Fallait pas que la nourrice, elle le sache. Parce que sinon elle allait
l’engueuler pour plus qu’on me donne quoi que ce soit… Ouais !... J’en ai
vu de toutes les couleurs, avec elle. Elle s’acharnait sur moi, hein ?
Quand je touchais des vêtements neufs, elle les donnait à ses petits-enfants et
moi j’restais toujours avec des vieux… des vieux vêtements tous fripés, tout…
en mauvais état, quoi !
Et
puis alors il fallait que je mange un tas de saloperies que j’trouvais :
Des pommes de terre avec la pelure toutes crues. Quand je trouvais des carottes
avec des fanes, je mangeais tout, moi. De l’oseille sauvage… Jusqu’au moment où
j’ai mangé des feuilles en me trompant, que ça m’a brûlé l’estomac, la gorge et
la langue, la bouche, tout… Aussi, des boules de sureau, que j’me tapais !

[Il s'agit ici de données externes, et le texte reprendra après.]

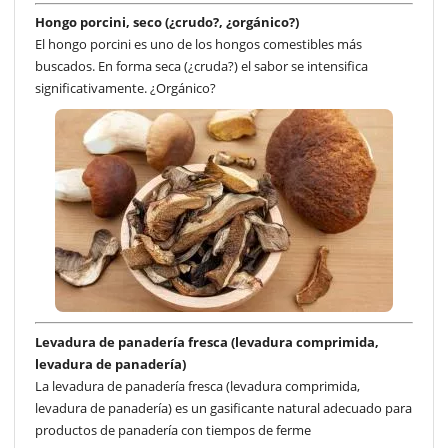
Hongo porcini, seco (¿crudo?, ¿orgánico?)
El hongo porcini es uno de los hongos comestibles más
buscados. En forma seca (¿cruda?) el sabor se intensifica
significativamente. ¿Orgánico?
Levadura de panadería fresca (levadura comprimida,
levadura de panadería)
La levadura de panadería fresca (levadura comprimida,
levadura de panadería) es un gasificante natural adecuado para
productos de panadería con tiempos de ferme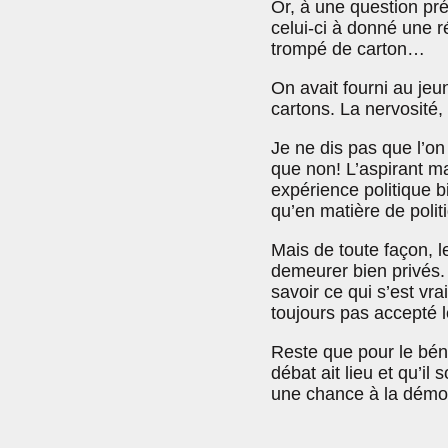
Or, à une question pré
celui-ci à donné une ré
trompé de carton…
On avait fourni au jeu
cartons. La nervosité, 
Je ne dis pas que l’o
que non! L’aspirant ma
expérience politique b
qu’en matière de poli
Mais de toute façon, l
demeurer bien privés. 
savoir ce qui s’est vr
toujours pas accepté 
Reste que pour le béné
débat ait lieu et qu’il 
une chance à la démoc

Des boules de lierre, jusqu’à me faire tomber malade… Enfin, j’avais dit à
Maman (Papa
nommait ainsi son épouse), tout c’que j’mangeais : Les
fleurs, tout c’que j’trouvais, pour m’mettre dans l’estomac, les pommes vertes,
tout c’que j’trouvais…
Enfin
bref, j’étais son souffre-douleur… Ouais ! Et pis, elle me donnait jamais
à manger que toujours le dessus de la marmite, c'est-à-dire le bouillon, la
flotte, quoi !
Jamais,
jamais… Alors, pensez dans l’état que j’étais. Je grandissais pas. J’pouvais
pas grandir, hein !
Et
après, quand je… j’ai su un peu lire, il fallait que je…j’apprenne mon
‘cathéchisse’. Du cathéchisme, que j’avais du mal à apprendre, vu que, j’étais
pas très calé en Français… Elle me gardait jusqu’à une heure du matin, debout,
à coté de son lit. J’étais haut comme trois pommes. J’étais même pas si haut…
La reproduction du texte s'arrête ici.